__What is being asked__.
Transcribe, exactly as they appear, only the lines from the one holding "this time next" through the end of the entries below.

Collected data:
■ ■ ■ ■

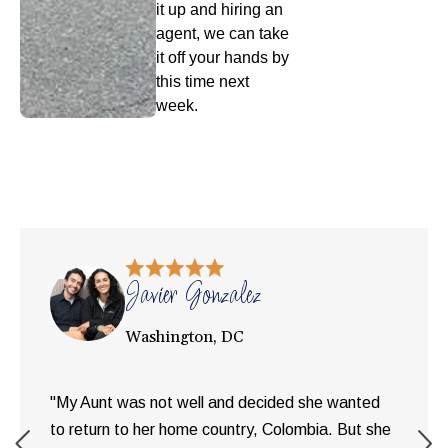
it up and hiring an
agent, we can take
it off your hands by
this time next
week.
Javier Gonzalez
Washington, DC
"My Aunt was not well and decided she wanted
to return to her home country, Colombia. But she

■ ■ ■ ■

__Written solution__.
this time next
week.
Javier Gonzalez
Washington, DC
"My Aunt was not well and decided she wanted
to return to her home country, Colombia. But she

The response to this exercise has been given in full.